Puis, le soleil déclinant sur l'horizon, les sommets s'empourprent une dernière fois, les tons s'adoucissent, les couleurs se fondent en une brume chaude et transparente. Ce n'est bientôt plus qu'une masse confuse dont les effluves, chargés de la senteur des orangers et des citronniers, se propagent avec la brise du soir. Après un très court crépuscule, la nuit est profonde.
Standard-Island double alors l'extrême pointe du sud-est de la presqu'île, et, le lendemain, elle évolue devant la côte occidentale de l'isthme à l'heure où se lève le jour.
Le district de Taravao, très cultivé, très peuplé, montre ses belles routes, entre les bois d'orangers, qui le rattachent au district de Papeari. Au point culminant se dessine un fort, commandant les deux côtés de l'isthme, défendu par quelques canons dont la volée se penche hors des embrasures comme des gargouilles de bronze. Au fond se cache le port Phaéton.
«Pourquoi le nom de ce présomptueux cocher du char solaire rayonne-t-il sur cet isthme?» se demande Yvernès.
La journée, sous lente allure, s'emploie à suivre les contours, plus accentués de la substruction coralligène, qui marque l'ouest de Taïti. De nouveaux districts développent leurs sites variés, — Papéiri aux plaines marécageuses par endroits, Mataiea, excellent port de Papeuriri, puis une large vallée parcourue par la rivière Vaihiria, et, au fond, cette montagne de cinq cents mètres, sorte de pied de lavabo, supportant une cuvette d'un demi-kilomètre de circonférence. Cet ancien cratère, sans doute plein d'eau douce, ne paraît avoir aucune communication avec la mer.
Après le district d'Ahauraono, adonné aux vastes cultures du coton sur une grande échelle, après le district de Papara, qui est surtout livré aux exploitations agricoles, Standard-Island, au delà de la pointe Mara, prolonge la grande vallée de Paruvia, détachée du Diadème, et arrosée par le Punarûn. Plus loin que Taapuna, la pointe Tatao et l'embouchure de la Faà, le commodore Simcoë incline légèrement vers le nord-est, évite adroitement l'îlot de Motu-Uta, et, à six heures du soir, vient s'arrêter devant la coupure qui donne accès dans la baie de Papeeté.

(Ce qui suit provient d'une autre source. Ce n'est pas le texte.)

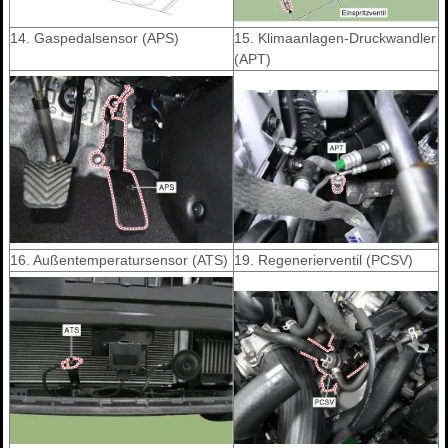
14. Gaspedalsensor (APS)
15. Klimaanlagen-Druckwandler
(APT)
16. Außentemperatursensor (ATS)
19. Regenerierventil (PCSV)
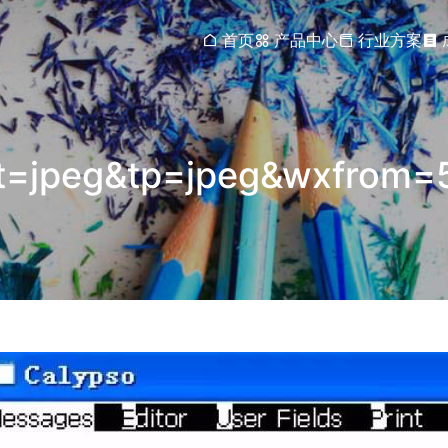
首页
产品中心
行业方案
=jpeg&tp=jpeg&wxfrom=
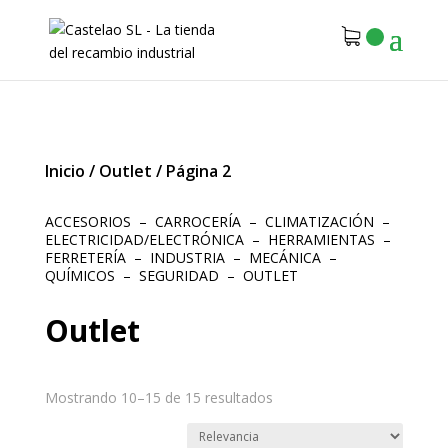
Inicio
/
Outlet
/
Página 2
ACCESORIOS
–
CARROCERÍA
–
CLIMATIZACIÓN
–
ELECTRICIDAD/ELECTRÓNICA
–
HERRAMIENTAS
–
FERRETERÍA
–
INDUSTRIA
–
MECÁNICA
–
QUÍMICOS
–
SEGURIDAD
–
OUTLET
Outlet
Mostrando 10–15 de 15 resultados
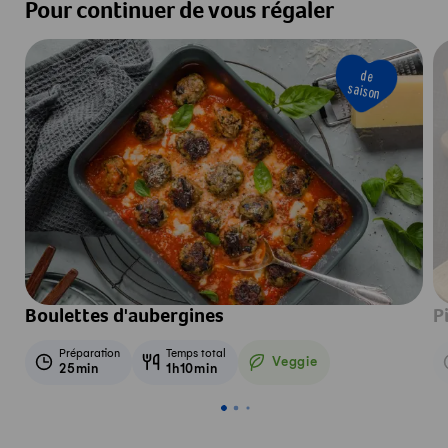
Pour continuer de vous régaler
de
saison
Boulettes d'aubergines
P
Préparation
Temps total
Veggie
25min
1h10min
Veggie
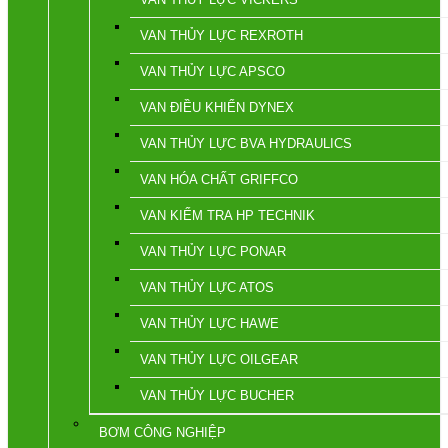
VAN THỦY LỰC REXROTH
VAN THỦY LỰC APSCO
VAN ĐIỀU KHIỂN DYNEX
VAN THỦY LỰC BVA HYDRAULICS
VAN HÓA CHẤT GRIFFCO
VAN KIỂM TRA HP TECHNIK
VAN THỦY LỰC PONAR
VAN THỦY LỰC ATOS
VAN THỦY LỰC HAWE
VAN THỦY LỰC OILGEAR
VAN THỦY LỰC BUCHER
BƠM CÔNG NGHIỆP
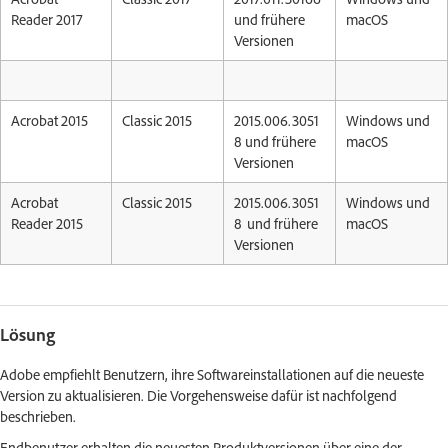
Reader 2017
und frühere
macOS
Versionen
Acrobat 2015
Classic 2015
2015.006.3051
Windows und
8 und frühere
macOS
Versionen
Acrobat
Classic 2015
2015.006.3051
Windows und
Reader 2015
8 und frühere
macOS
Versionen
Lösung
Adobe empfiehlt Benutzern, ihre Softwareinstallationen auf die neueste
Version zu aktualisieren. Die Vorgehensweise dafür ist nachfolgend
beschrieben.
Endbenutzer erhalten die neuesten Produktversionen über eine der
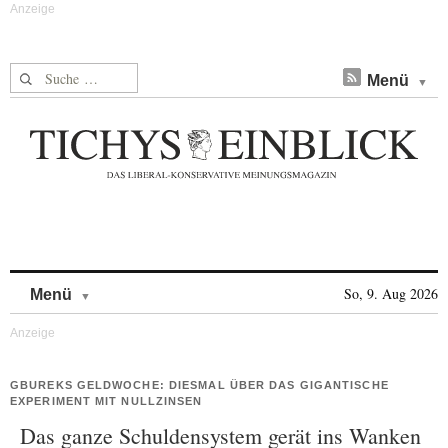
Suche nach:
Menü
Skip to content
So, 9. Aug 2026
Menü
GBUREKS GELDWOCHE: DIESMAL ÜBER DAS GIGANTISCHE
EXPERIMENT MIT NULLZINSEN
Das ganze Schuldensystem gerät ins Wanken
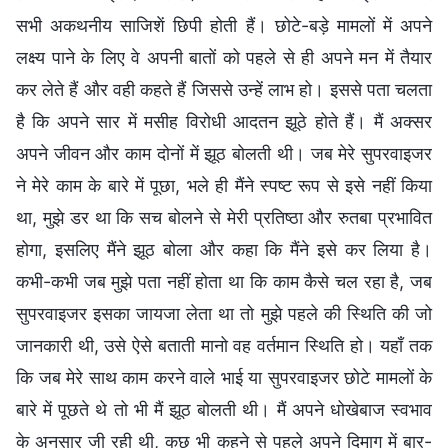
सभी अकथनीय साजिशें छिपी होती हैं। छोटे-बड़े मामलों में अपने
लक्ष्य पाने के लिए वे अपनी बातों को पहले से ही अपने मन में तैयार
कर लेते हैं और वही कहते हैं जिससे उन्हें लाभ हो। इससे पता चलता
है कि अपने सार में मसीह विरोधी आदतन झूठे होते हैं। मैं अक्सर
अपने जीवन और काम दोनों में झूठ बोलती थी। जब मेरे सुपरवाइजर
ने मेरे काम के बारे में पूछा, भले ही मैंने स्पष्ट रूप से इसे नहीं किया
था, मुझे डर था कि सच बोलने से मेरी प्रतिष्ठा और रुतबा प्रभावित
होगा, इसलिए मैंने झूठ बोला और कहा कि मैंने इसे कर लिया है।
कभी-कभी जब मुझे पता नहीं होता था कि काम कैसे चल रहा है, जब
सुपरवाइजर इसका जायजा लेता था तो मुझे पहले की स्थिति की जो
जानकारी थी, उसे ऐसे बताती मानो वह वर्तमान स्थिति हो। यहाँ तक
कि जब मेरे साथ काम करने वाले भाई या सुपरवाइजर छोटे मामलों के
बारे में पूछते थे तो भी मैं झूठ बोलती थी। मैं अपने धोखेबाज स्वभाव
के अनुसार जी रही थी, कुछ भी कहने से पहले अपने दिमाग में बार-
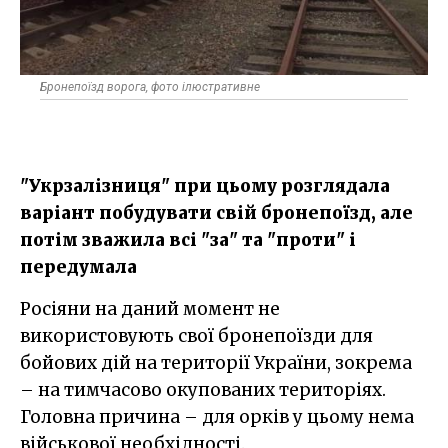
Бронепоїзд ворога, фото ілюстративне
"Укрзалізниця" при цьому розглядала
варіант побудувати свій бронепоїзд, але
потім зважила всі "за" та "проти" і
передумала
Росіяни на даний момент не
використовують свої бронепоїзди для
бойових дій на території України, зокрема
– на тимчасово окупованих територіях.
Головна причина – для орків у цьому нема
військової необхідності.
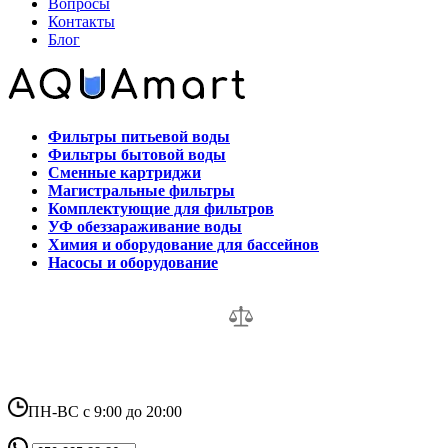
Вопросы
Контакты
Блог
Фильтры питьевой воды
Фильтры бытовой воды
Сменные картриджи
Магистральные фильтры
Комплектующие для фильтров
УФ обеззараживание воды
Химия и оборудование для бассейнов
Насосы и оборудование
ПН-ВС с 9:00 до 20:00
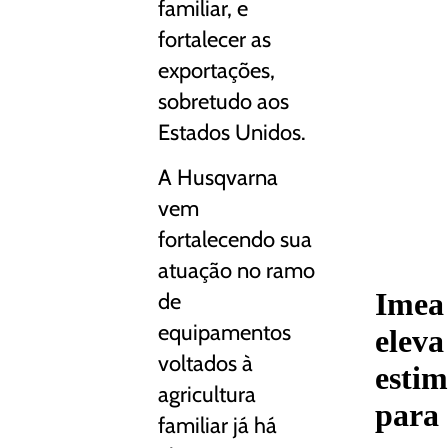
familiar, e
fortalecer as
exportações,
sobretudo aos
Estados Unidos.
A Husqvarna
vem
fortalecendo sua
atuação no ramo
Imea
de
equipamentos
eleva
voltados à
estim
agricultura
para
familiar já há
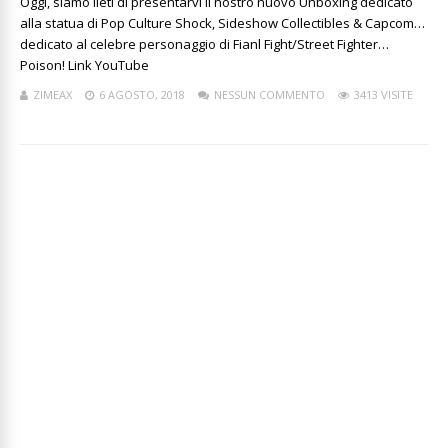
Oggi, siamo lieti di presentarvi il nostro nuovo Unboxing dedicato
alla statua di Pop Culture Shock, Sideshow Collectibles & Capcom…
dedicato al celebre personaggio di Fianl Fight/Street Fighter…
Poison! Link YouTube
ZIMEAX
6 AGOSTO, 2018
NESSUN COMMENTO
3413 VISITE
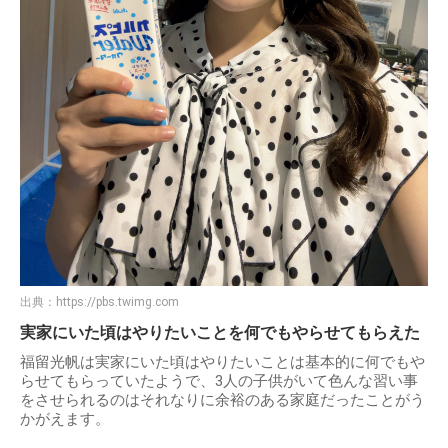
出典：
https://pbs.twimg.com
実家にいた頃はやりたいことを何でもやらせてもらえた
福留光帆は実家にいた頃はやりたいことは基本的に何でもや
らせてもらっていたようで、3人の子供がいて色んな習い事
をさせられるのはそれなりに余裕のある家庭だったことがう
かがえます。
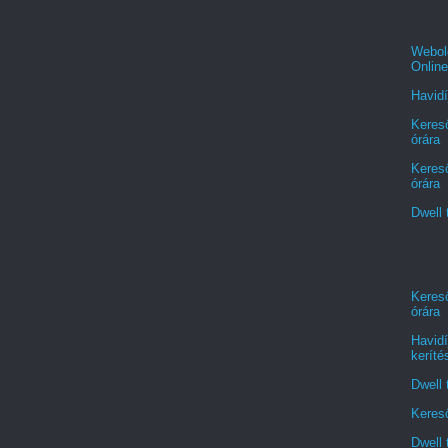
Webold
Online
Havidí
Kereső
órára
Kereső
órára
Dwell 
Kereső
órára
Havidí
keríté
Dwell 
Kereső
Dwell 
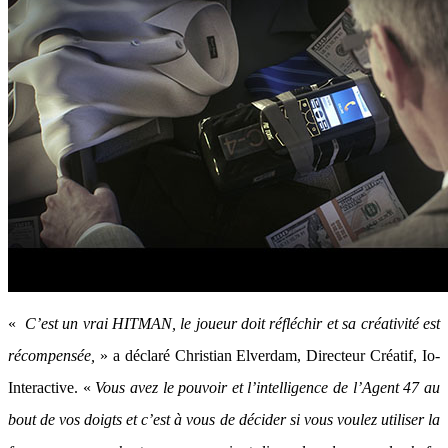
«
C’est un vrai HITMAN, le joueur doit réfléchir et sa créativité est
récompensée,
» a déclaré Christian Elverdam, Directeur Créatif, Io-
Interactive. «
Vous avez le pouvoir et l’intelligence de l’Agent 47 au
bout de vos doigts et c’est à vous de décider si vous voulez utiliser la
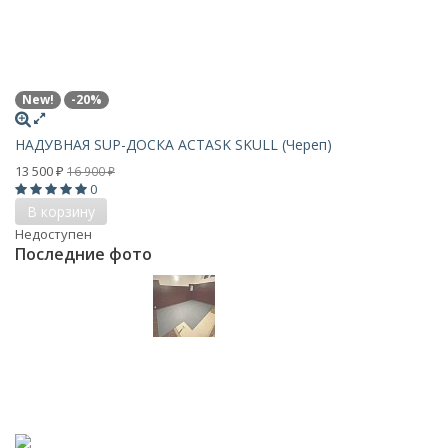
New!
-20%
НАДУВНАЯ SUP-ДОСКА ACTASK SKULL (Череп)
13 500
16 900
₽
₽
0
В корзину
Недоступен
Последние фото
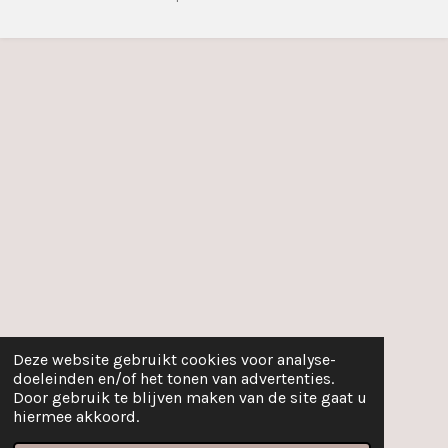
Deze website gebruikt cookies voor analyse-
doeleinden en/of het tonen van advertenties.
Door gebruik te blijven maken van de site gaat u
hiermee akkoord.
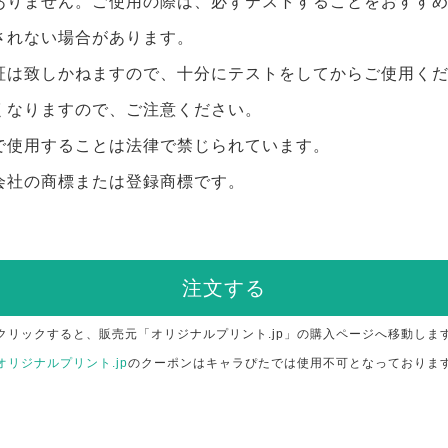
ありません。ご使用の際は、必ずテストすることをおすす
されない場合があります。
証は致しかねますので、十分にテストをしてからご使用く
くなりますので、ご注意ください。
で使用することは法律で禁じられています。
会社の商標または登録商標です。
注文する
クリックすると、販売元「オリジナルプリント.jp」の購入ページへ移動しま
オリジナルプリント.jp
のクーポンはキャラぴたでは使用不可となっておりま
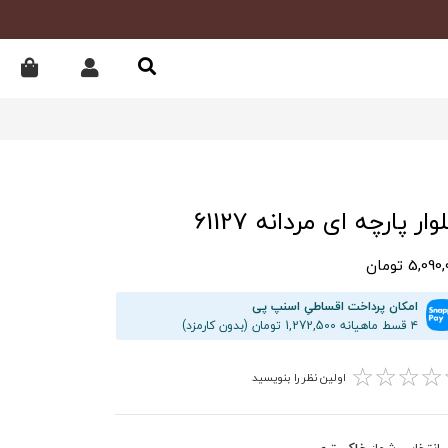
ار پارچه ای مردانه 61127
5,09 تومان
امکان پرداخت اقساطیِ اسنپ پی
۴ قسط ماهیانه 1,272,500 تومان (بدون کارمزد)
☆
☆
☆
☆
اولین نظر را بنویسید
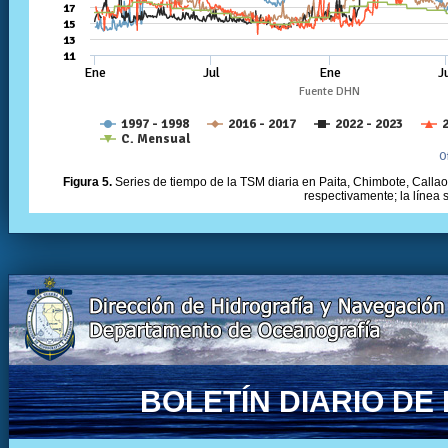
Figura 5.
Series de tiempo de la TSM diaria en Paita, Chimbote, Callao 
respectivamente; la línea
BOLETÍN DIARIO D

À l'entrée se dessine, en sinuosités capricieuses à travers le récif de corail, le chenal que balisent jusqu'à la pointe de Farente des canons hors d'usage. Il va de soi que Ethel Simcoë, grâce à ses cartes, n'a pas besoin de recourir aux pilotes dont les baleinières croisent à l'ouvert du chenal. Une embarcation sort cependant, ayant un pavillon jaune à sa poupe. C'est «la santé» qui vient prendre langue au pied de Tribord-Harbour. On est sévère à Taïti, et personne ne peut débarquer avant que le médecin sanitaire, accompagné de l'officier de port, n'ait donné libre pratique.
Aussitôt rendu à Tribord-Harbour, ce médecin se met en rapport avec les autorités. Il n'y a là qu'une simple formalité. De malades, on n'en compte guère à Milliard-City ni aux environs. Dans tous les cas, les maladies épidémiques, choléra, influenza, fièvre jaune, y sont absolument inconnues. La patente nette est donc délivrée selon l'usage. Mais, comme la nuit, précédé de quelques ébauches crépusculaires, tombe rapidement, le débarquement est remis au lendemain, et Standard-Island s'endort en attendant le lever du jour.
Dès l'aube, des détonations retentissent. C'est la batterie de l'Éperon qui salue de vingt et un coups de canon le groupe des îles Sous-le-Vent, et Taïti, la capitale du protectorat français. En même temps, sur la tour de l'observatoire, le pavillon rouge à soleil d'or monte et descend trois fois.
Une salve identique est rendue coup pour coup par la batterie de l'Embuscade, à la pointe de la grande passe de Taïti.